Extended User/Control Plane Architectures For Tightly Coupled Lte/Wigig Interworking In Millimeter-Wave Heterogeneous Networks

Heterogeneous networks (HetNet) with different radio access technologies have been deployed to support a range of communication services. To manage these HetNets efficiently, some interworking solutions such as MIH (media independent handover), ANQP (access network query protocol) or ANDSF (access network discovery and selection function) have been studied. Recently, the millimeter-wave (mm-wave) based HetNet has been explored to provide multi-gigabits-per-second data rates over short distances in the 60 GHz frequency band. WiGig is one of the available radio access technologies using mm-wave.

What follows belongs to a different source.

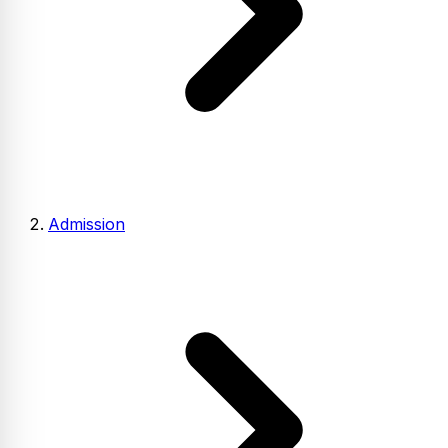
Admission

However, the conventional interworking solutions are not sufficient for the implementation of LTE/WiGig HetNets. Since the coverage area of WiGig is very small due to the high propagation loss of the mm-wave band signal, it is difficult for UEs to perform cell discovery and handover if using conventional LTE/WLAN interworking solutions, which do not support specific techniques of WiGig, such as beamforming and new media access methods. This paper proposes a RAN (radio access network)-level coupled LTE/WiGig interworking architecture and a LTE/WiGig protocol adaptor to process and transfer control signaling and user data traffic. The proposed extended control plane can assist UEs to discover and access mm-wave BSs successfully and support LTE macro cells to jointly control the radio resources of both LTE and WiGig, so as to improve spectrum efficiency. Simulation results show that LTE/WiGig HetNets with the proposed interworking solution can decrease inter-cell handover and improve user throughput significantly.